Our Starting Position
We run single-shift operations, 06:00 to 17:00, Monday to Saturday. We manufacture specialist packaging — it's a precision process and load shedding is genuinely disruptive because some of our machinery doesn't take kindly to sudden power cuts mid-cycle. Scrap rates spike when the power goes off unexpectedly. Restarting certain processes takes 45 minutes. On a bad load shedding week, we were losing R40,000–R60,000 in scrap, lost production time, and overtime to catch up.
Our electricity bill was sitting at R148,000 per month on average — R1,776,000 per year. We're on a City of Cape Town industrial tariff with a peak demand charge component, which means time-of-use optimisation is available to us as an additional lever.
The System We Installed
After three quotes and significant deliberation, we went with:
- 120 kWp of solar panels — 300 × 400W Tier-1 monocrystalline panels across our east and west-facing roof sections (no north-facing flat sections of adequate size, so we split between orientations)
- Two 60 kW hybrid inverters in parallel
- 80 kWh of lithium battery storage — sized to carry our critical production loads through a 2.5-hour load shedding block with margin
- Time-of-use programming to charge batteries from grid at off-peak (midnight to 06:00) and discharge during peak tariff periods
Total installed cost: R1,085,000. We paid cash — the Section 12B deduction made this straightforward for our accountant.

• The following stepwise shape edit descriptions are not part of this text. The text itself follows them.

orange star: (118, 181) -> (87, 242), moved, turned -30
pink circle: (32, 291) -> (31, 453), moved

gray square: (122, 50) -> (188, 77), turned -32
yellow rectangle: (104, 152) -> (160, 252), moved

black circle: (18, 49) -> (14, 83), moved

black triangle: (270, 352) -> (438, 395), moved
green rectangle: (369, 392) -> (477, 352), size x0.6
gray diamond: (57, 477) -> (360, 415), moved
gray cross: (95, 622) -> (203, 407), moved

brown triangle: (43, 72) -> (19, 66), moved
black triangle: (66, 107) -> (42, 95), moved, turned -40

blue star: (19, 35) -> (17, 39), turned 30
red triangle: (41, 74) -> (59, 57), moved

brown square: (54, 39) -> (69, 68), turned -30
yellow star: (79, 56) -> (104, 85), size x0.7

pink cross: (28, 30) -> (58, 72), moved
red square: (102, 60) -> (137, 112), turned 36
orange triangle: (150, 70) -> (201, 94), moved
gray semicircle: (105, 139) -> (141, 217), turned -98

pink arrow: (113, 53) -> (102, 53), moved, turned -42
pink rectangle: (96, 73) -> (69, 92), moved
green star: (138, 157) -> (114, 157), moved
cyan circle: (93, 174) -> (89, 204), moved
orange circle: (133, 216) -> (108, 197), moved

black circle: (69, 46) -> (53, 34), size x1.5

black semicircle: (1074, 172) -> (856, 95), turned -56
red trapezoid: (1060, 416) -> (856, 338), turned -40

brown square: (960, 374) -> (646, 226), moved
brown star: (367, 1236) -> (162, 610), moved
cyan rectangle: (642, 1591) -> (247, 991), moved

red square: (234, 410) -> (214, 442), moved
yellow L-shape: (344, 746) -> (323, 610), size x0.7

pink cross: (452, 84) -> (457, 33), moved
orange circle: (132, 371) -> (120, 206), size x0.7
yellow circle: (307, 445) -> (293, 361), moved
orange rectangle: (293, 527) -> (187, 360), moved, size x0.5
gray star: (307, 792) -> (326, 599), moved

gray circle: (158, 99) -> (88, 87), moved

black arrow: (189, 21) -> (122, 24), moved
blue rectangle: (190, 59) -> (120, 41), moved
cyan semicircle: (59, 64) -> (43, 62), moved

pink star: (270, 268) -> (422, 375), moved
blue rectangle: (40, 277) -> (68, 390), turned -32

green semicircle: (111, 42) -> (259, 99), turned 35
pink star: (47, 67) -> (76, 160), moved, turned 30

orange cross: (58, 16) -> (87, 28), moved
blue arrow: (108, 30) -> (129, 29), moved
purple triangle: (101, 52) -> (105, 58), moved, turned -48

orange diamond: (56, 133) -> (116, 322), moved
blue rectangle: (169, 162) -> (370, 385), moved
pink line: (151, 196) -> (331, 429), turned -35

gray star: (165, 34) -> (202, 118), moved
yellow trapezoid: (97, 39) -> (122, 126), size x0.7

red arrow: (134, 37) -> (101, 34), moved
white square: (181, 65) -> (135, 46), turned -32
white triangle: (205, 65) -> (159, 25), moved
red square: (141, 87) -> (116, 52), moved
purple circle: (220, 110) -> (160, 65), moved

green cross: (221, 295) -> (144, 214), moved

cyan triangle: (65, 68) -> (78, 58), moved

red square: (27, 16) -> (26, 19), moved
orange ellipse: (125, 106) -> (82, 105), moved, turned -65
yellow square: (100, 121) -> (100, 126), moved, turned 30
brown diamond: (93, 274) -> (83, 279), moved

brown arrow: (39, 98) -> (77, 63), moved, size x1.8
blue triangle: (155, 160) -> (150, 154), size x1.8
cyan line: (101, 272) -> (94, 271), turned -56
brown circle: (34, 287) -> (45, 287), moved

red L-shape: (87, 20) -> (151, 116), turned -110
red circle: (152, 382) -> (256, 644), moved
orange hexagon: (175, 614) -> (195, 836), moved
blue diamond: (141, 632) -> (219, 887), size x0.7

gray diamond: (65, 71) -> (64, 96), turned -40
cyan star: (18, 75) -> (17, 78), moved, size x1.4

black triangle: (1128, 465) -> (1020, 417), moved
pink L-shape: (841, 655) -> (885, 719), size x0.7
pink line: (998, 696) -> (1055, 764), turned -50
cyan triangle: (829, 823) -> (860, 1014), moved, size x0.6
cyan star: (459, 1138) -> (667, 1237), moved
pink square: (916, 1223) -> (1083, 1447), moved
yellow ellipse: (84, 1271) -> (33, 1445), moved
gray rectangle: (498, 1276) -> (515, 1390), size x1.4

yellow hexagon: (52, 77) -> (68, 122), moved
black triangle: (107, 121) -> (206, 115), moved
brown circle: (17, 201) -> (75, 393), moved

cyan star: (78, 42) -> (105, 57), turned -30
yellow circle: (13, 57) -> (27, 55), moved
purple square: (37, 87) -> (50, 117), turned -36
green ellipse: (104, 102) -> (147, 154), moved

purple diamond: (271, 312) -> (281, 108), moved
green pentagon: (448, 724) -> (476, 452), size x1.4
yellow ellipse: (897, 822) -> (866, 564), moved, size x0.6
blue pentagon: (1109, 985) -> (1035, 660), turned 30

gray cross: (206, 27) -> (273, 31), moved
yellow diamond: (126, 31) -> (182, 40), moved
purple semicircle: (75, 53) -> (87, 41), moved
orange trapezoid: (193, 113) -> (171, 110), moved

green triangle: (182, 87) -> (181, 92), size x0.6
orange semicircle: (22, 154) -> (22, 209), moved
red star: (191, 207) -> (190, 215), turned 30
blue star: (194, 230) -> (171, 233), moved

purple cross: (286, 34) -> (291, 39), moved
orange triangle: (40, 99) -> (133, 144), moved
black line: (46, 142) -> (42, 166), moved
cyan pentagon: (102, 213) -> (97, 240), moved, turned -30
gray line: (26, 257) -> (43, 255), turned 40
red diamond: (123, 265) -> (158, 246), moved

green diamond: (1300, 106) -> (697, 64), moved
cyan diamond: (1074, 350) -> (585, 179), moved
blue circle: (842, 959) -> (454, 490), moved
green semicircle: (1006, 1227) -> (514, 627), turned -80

The Numbers After 11 Months
The system has now been running for 11 months. Here's the performance data:
- Solar production: 162,400 kWh generated in 11 months (roughly 178,000 kWh annualised). Design target was 173,000 kWh/year — we're tracking slightly above, which the installer attributes to our east-west split giving a longer production window during the day than a pure north-facing array.
- Self-consumption rate: 94% of solar production consumed on-site (we have enough load to absorb almost everything the panels produce during operating hours)
- Grid consumption: Down from 38,200 kWh/month to 9,900 kWh/month — a 74% reduction
- Electricity bill: Down from R148,000/month to R38,500/month — a saving of R109,500 per month
- Annualised saving: R1,314,000
- Simple payback period: R1,085,000 ÷ R1,314,000 = 0.83 years — under 10 months
The Load Shedding Benefit
In the 11 months since installation, we had load shedding during operating hours on 84 days. Before solar, each of those days would have involved some combination of production disruption, scrap, and overtime. Since solar, we've had zero production stoppages attributable to load shedding. The inverter switches to battery instantaneously. The CNC machines don't even blink.
I estimate the avoidance of production disruption is worth R35,000–R45,000 per month based on our historical scrap and overtime costs during load shedding periods. I'm deliberately excluding this from my payback calculation to be conservative. It's a real benefit but harder to attribute with precision.
The Unexpected Benefits
Three things I didn't anticipate:
1. A major contract with a German client. We supply packaging to a food company with European parent oversight. Their procurement team did an ESG audit of their South African supplier base last year. Our solar installation — reducing our scope 2 carbon emissions by an estimated 92 tonnes of CO2 per year — was flagged as positive. Two competitors who were also being assessed had no sustainability initiatives. We retained the contract at renewal; we're told one competitor did not. I can't prove the causal link but I know the procurement team mentioned our solar.
2. Staff morale improvement. Our production floor gets hot in summer. Before solar, we ran air conditioning sparingly because of electricity cost. With the solar system covering our daytime consumption, running the factory A/C costs us essentially nothing from the grid during daylight hours. The production floor is noticeably more comfortable in summer. Productivity is up. I'm attributing part of that to temperature comfort.
3. The Section 12B deduction was larger than expected. Because we paid cash, we were able to claim the full 125% deduction in our 2025 tax year. Our accountant says this generated a tax saving of R327,000 — considerably more than I'd mentally budgeted for. My effective net cost of the system is now R758,000 after tax. The payback period on that basis is under 7 months.
What I'd Do Differently
Very little, honestly. The main thing is that I should have done it in 2023 instead of 2025. Every month I delayed was a month of R148,000 electricity bills that could have been R38,500 electricity bills. The total cost of the 2-year delay was approximately R2.6 million in excess electricity costs.
If you're a manufacturer or industrial business owner sitting on the fence, I'll tell you what I'd tell my younger self: the analysis doesn't need to be perfect. The data is clear enough. Go and get three quotes, build the model, and then sign the contract. The only regret is waiting.